Además, nuestra ópera aventaja a la italiana en otro respecto: la voz del bajo, tan frecuente entre nosotros, y
tan raramente vista en Italia. Cualquier hombre que sepa escuchar podrá decir que no hay nada mas
encantador que un buen bajo: su sonido simple parece llevarnos a un abismo profundo. El air recibe enorme
poder gracias a estas voces, mucho más que con una voz de registro agudo, haciendo la armonía mucho
más agradable. Cuando los dioses, Júpiter, Neptuno o Agamenón están en el escenario, nuestros actores,
con sus voces profundas, les dan un aire majestuoso, muy diferente de lo que pueden hacer los falsetos
italianos, quienes no tienen ni la fuerza ni la profundidad necesaria. La mezcla de los bajos con las partes
agudas crea un contraste muy agradable, y nos deja percibir la belleza de la oposición entre ellos; un placer
al que los italianos son unos perfectos desconocidos ya que sus cantantes, la mayoría castrati, cantan como
con voz de mujer.

También los aventajamos con nuestros coros, las danzas, y otros divertissements en los que somos
superiores. Los italianos tienen poco más que escenas burlescas o un bufón; alguna mujer vieja que está
enamorada de un joven; o un hechicero que quiere convertir un gato en un pájaro, y otras cosas que solo
entretienen a las masas. En cuanto a las danzas, los italianos son las criaturas mas desafortunadas del
mundo: parece que tuvieran solo una extremidad, sin brazos ni piernas.

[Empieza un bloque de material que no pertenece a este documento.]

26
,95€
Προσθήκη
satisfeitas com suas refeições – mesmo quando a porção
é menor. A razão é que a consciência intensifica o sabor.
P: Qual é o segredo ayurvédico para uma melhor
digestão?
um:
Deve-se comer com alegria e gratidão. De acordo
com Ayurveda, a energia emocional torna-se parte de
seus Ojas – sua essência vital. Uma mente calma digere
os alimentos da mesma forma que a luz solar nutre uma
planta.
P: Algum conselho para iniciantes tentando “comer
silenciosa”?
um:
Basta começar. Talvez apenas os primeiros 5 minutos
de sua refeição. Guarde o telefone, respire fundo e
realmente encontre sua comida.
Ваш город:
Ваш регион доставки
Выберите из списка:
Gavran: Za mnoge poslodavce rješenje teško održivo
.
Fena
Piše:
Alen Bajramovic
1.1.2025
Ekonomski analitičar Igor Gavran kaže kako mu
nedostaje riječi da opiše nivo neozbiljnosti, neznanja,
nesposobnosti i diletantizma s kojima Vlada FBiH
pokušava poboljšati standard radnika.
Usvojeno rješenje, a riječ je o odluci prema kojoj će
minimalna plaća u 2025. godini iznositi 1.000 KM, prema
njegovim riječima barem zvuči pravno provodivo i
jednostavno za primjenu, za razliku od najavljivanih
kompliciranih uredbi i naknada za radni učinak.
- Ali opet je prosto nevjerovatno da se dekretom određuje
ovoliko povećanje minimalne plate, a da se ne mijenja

En cuanto a los instrumentos, nuestros maestros son mucho más finos que los italianos. Sus golpes de arco
son bruscos y desconectados. Nosotros tenemos además el oboe, la flauta y tantos otros instrumentos que
tantos de nuestros grandes artistas han aprendido.

Finalmente, tenemos la ventaja del vestuario. Nuestros hábitos son inmensamente más elegantes que los de
afuera. El mismo italiano reconoce que ningún bailarín es igual al francés. Ningún hombre con sus cinco
sentidos negará que la ópera francesa es una representación más vívida que la italiana. En resumen, estas
son las ventajas que nuestras óperas tiene; pero ahora miremos las ventajas de los italianos en los
siguientes dos puntos.

El idioma italiano es mucho mas apto naturalmente para la música que el nuestro; sus vocales son sonoras,
mientras que las nuestras son mudas de manera que ninguna cadencia o pasaje bello se puede formar con
palabras que apenas se escuchan a medio decir, y por eso es necesario imaginar el resto de la palabra; en
cambio, en el italiano se entiende todo […].

Los italianos son mas arriesgados en sus aires que los franceses; las llevan hasta las últimas consecuencias,
tanto en las de afecto tierno como en las impetuosas, lo mismo que en otras composiciones. A menudo
combinan estilos que los franceses encuentran incompatibles. Su invención es inextinguible, mientas que la
nuestra es estrecha y limitada.

No es una sorpresa que los italianos encuentren nuestra música aburrida, y comparada con la de ellos,
insípida y de poca energía. Los franceses buscan darle a sus aires un toque suave, natural, orgánico y
coherente; la composición esta escrita en el mismo tono, y si se atreve a variarlo, lo hace preparándolo de
manera que parece la cosa más natural del mundo; no tienen nada de intrépido: es una pieza en su totalidad.
Pero los italianos pasan rápidamente de varios sostenidos a varios bemoles, usando las disonancias más
irregulares. Nada en el mundo se parece a sus composiciones.

[…] Los italianos se aventuran a cualquier cosa que es brusca, pero lo hacen como alguien que tiene el
derecho a aventurarse, y seguro de su éxito. Tienen la idea de que son los maestros absolutos de la música
en todo el mundo, y como soberanos déspotas, ignoran las reglas. Desafían las leyes, y esa fuerza hace del
compositor un venturero irresistible.

La música se ha vuelto tan común en Italia, que los niños cantan desde que están en la cuna. Una canción
uniforme y natural es demasiado vulgar para sus oídos, y los consideran de gusto pobre y decadentes. Para
entretenerlos, uno tiene que darles variedad y pasar continuamente de una tonalidad a otra, aunque sea con
los pasajes mas antinaturales. Sin esto, serás incapaz de mantenerlos despiertos, o atrapar su atención.